老实说,他现在享受的是千百年来在枉死城里最好的待遇,崔判官每天亲自来嘘寒问暖,牛头马面见了自己就低声下气,还专门指派了无常兄弟来给自己听差;除了一般的纸火香烛,甚至还可以享受着不亚于阳间的美味酒肉,人死如此,夫复何求?
不过郑东还是很不爽。在阳间,作为名牌大学毕业、在读博士生的他刚刚接手一个重要课题,正值青春年少意气风发准备大展宏图的时候,却莫名其妙的挂掉了,难免心有不甘。而令他格外上火的是死那天刚好是他洞房之夜,憋了二十多年的正宗处男好容易盼到了人生重要时刻,眼看着新娘子羞答答的脱了衣服,亮出胸前一对颤巍巍的小白兔,郑东一股热血直冲脑门,就觉得涎痰上涌,眼前一黑,糊里糊涂的被无常勾到了阴曹地府。

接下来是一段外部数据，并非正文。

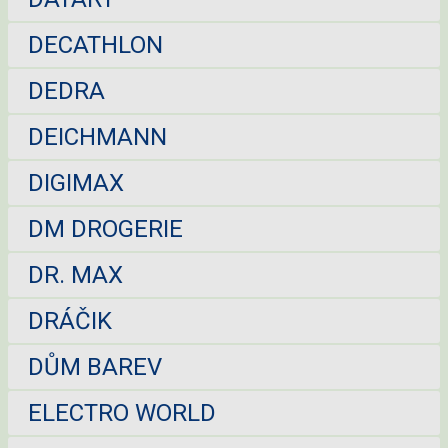
DECATHLON
DEDRA
DEICHMANN
DIGIMAX
DM DROGERIE
DR. MAX
DRÁČIK
DŮM BAREV
ELECTRO WORLD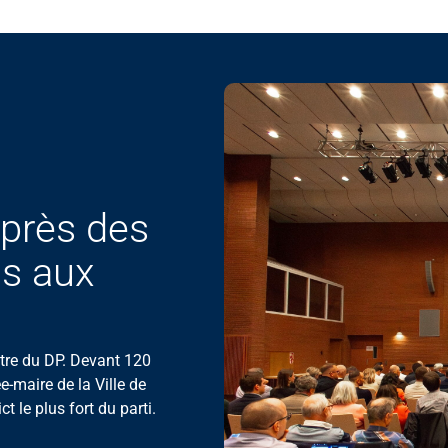
près des
as aux
ntre du DP. Devant 120
-maire de la Ville de
t le plus fort du parti.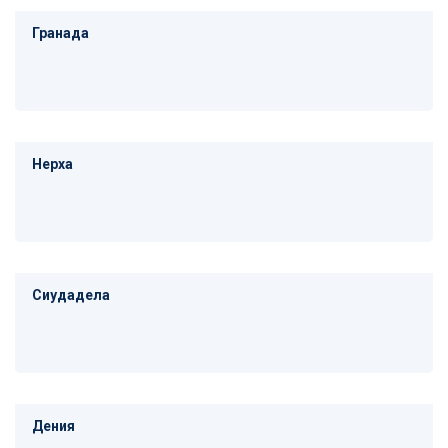
Гранада
Нерха
Сиудадела
Дения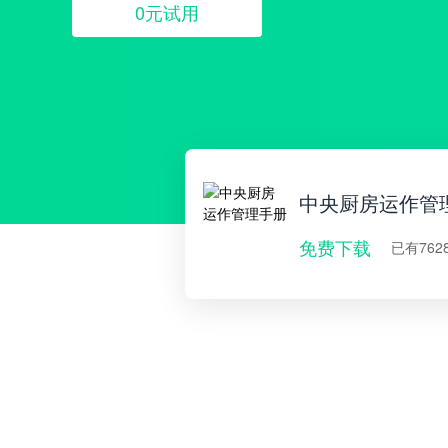
0元试用
中央厨房运作管
免费下载
已有762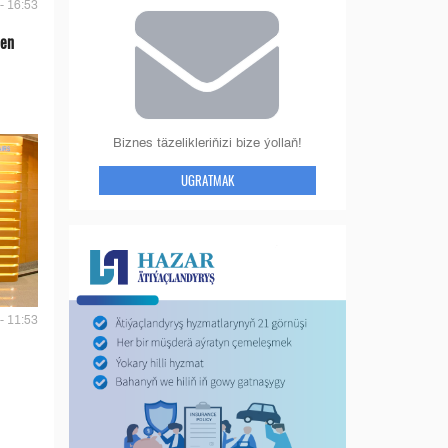
- 16:53
len
Biznes täzelikleriňizi bize ýollaň!
UGRATMAK
- 11:53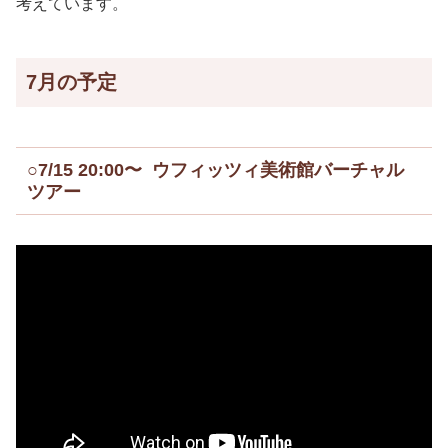
考えています。
7月の予定
○7/15 20:00〜 ウフィッツィ美術館バーチャル
ツアー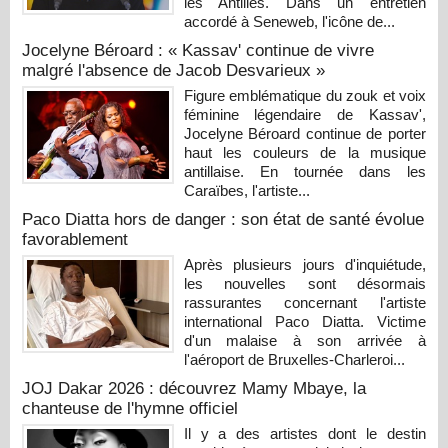
les Antilles. Dans un entretien
accordé à Seneweb, l'icône de...
Jocelyne Béroard : « Kassav' continue de vivre
malgré l'absence de Jacob Desvarieux »
Figure emblématique du zouk et voix
féminine légendaire de Kassav',
Jocelyne Béroard continue de porter
haut les couleurs de la musique
antillaise. En tournée dans les
Caraïbes, l'artiste...
Paco Diatta hors de danger : son état de santé évolue
favorablement
Après plusieurs jours d'inquiétude,
les nouvelles sont désormais
rassurantes concernant l'artiste
international Paco Diatta. Victime
d'un malaise à son arrivée à
l'aéroport de Bruxelles-Charleroi...
JOJ Dakar 2026 : découvrez Mamy Mbaye, la
chanteuse de l'hymne officiel
Il y a des artistes dont le destin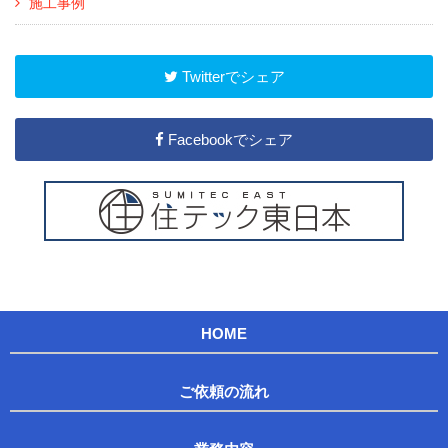
施工事例
Twitterでシェア
Facebookでシェア
HOME
ご依頼の流れ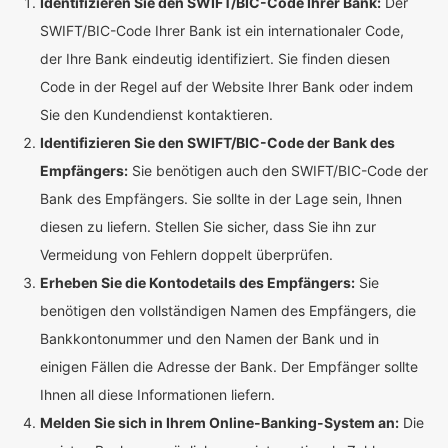
Identifizieren Sie den SWIFT/BIC-Code Ihrer Bank:
Der
SWIFT/BIC-Code Ihrer Bank ist ein internationaler Code,
der Ihre Bank eindeutig identifiziert. Sie finden diesen
Code in der Regel auf der Website Ihrer Bank oder indem
Sie den Kundendienst kontaktieren.
Identifizieren Sie den SWIFT/BIC-Code der Bank des
Empfängers:
Sie benötigen auch den SWIFT/BIC-Code der
Bank des Empfängers. Sie sollte in der Lage sein, Ihnen
diesen zu liefern. Stellen Sie sicher, dass Sie ihn zur
Vermeidung von Fehlern doppelt überprüfen.
Erheben Sie die Kontodetails des Empfängers:
Sie
benötigen den vollständigen Namen des Empfängers, die
Bankkontonummer und den Namen der Bank und in
einigen Fällen die Adresse der Bank. Der Empfänger sollte
Ihnen all diese Informationen liefern.
Melden Sie sich in Ihrem Online-Banking-System an:
Die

郑东自问一辈子谨小慎微,别说害人,蚂蚁都不肯踩死一只,结果却落了个英年早逝,当然觉得冤枉,于是提起上诉。偏巧赶上地府休大礼拜,又拖了两天。第三天崔判当值,调出生死簿一看,顿时吓了一跳。原来这生死簿上明明白白写着:河南某县郑东,禄及省员,命里一子,寿至九十三岁。崔判当时吓出一身冷汗,以前所未有的办事效率调出当日的催命符一看,上面朱笔写着几个大字:河南某县关陈。不过这“陈”字写的龙飞凤舞,基本上已经分了家,不仔细瞧的话还真跟“郑东”差不多。崔判大为震怒,拍了半天桌子才想起原来这两个字是自己写的。那天马面儿子过百天,自己急着去喝酒,一不小心竟给写分了家。回过味来便赶紧差牛头马面亲自送郑东还魂,哪知道到阳间一看,遗体已经火化了。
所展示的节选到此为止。